▶ **EXERCISE BRIEF**: Repeat nothing but the lines below running from the one containing "2 日報導】美方日前以產品疑似涉及強迫勞動為由，針對全" to the one containing "行政院的組織下已展開跨部會討論，除經濟部、勞動部外". Keep both end lines.

++++ RECORDS PROVIDED

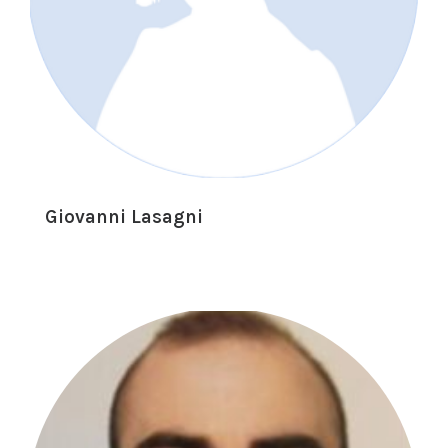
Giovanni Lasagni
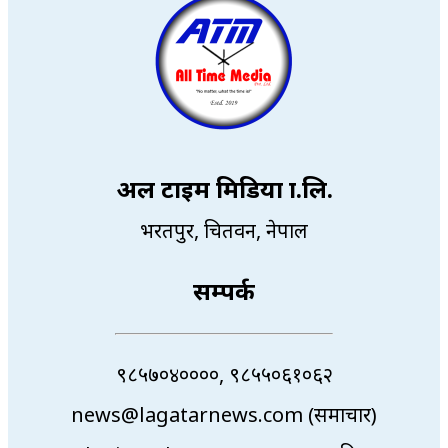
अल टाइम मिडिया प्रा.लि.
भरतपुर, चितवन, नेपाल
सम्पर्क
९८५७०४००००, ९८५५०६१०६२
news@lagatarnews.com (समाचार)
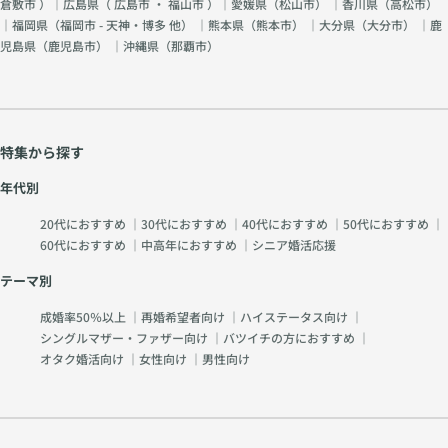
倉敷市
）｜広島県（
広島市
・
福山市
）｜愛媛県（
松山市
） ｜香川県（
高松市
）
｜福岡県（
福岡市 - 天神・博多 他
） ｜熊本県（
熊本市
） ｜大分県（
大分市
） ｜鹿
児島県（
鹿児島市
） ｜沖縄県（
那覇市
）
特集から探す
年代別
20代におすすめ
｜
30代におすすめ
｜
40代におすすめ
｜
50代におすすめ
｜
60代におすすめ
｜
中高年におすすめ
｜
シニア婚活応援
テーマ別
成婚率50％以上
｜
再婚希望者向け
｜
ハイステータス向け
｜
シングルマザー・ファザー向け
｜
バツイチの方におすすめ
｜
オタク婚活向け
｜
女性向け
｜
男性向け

++++++++
++++ RECORDS PROVIDED

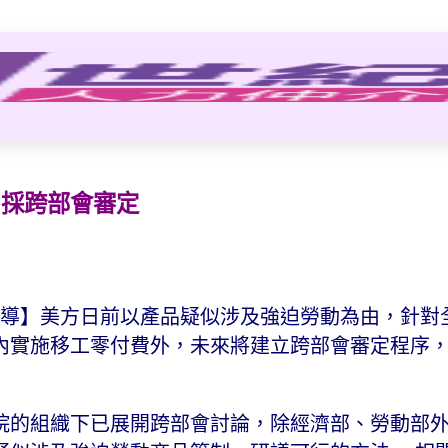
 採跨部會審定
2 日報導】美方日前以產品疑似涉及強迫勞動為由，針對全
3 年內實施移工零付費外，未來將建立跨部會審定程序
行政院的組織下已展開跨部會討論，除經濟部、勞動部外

++++++++

▶ **RESPONSE BELOW**:
2 日報導】美方日前以產品疑似涉及強迫勞動為由，針對全
3 年內實施移工零付費外，未來將建立跨部會審定程序
行政院的組織下已展開跨部會討論，除經濟部、勞動部外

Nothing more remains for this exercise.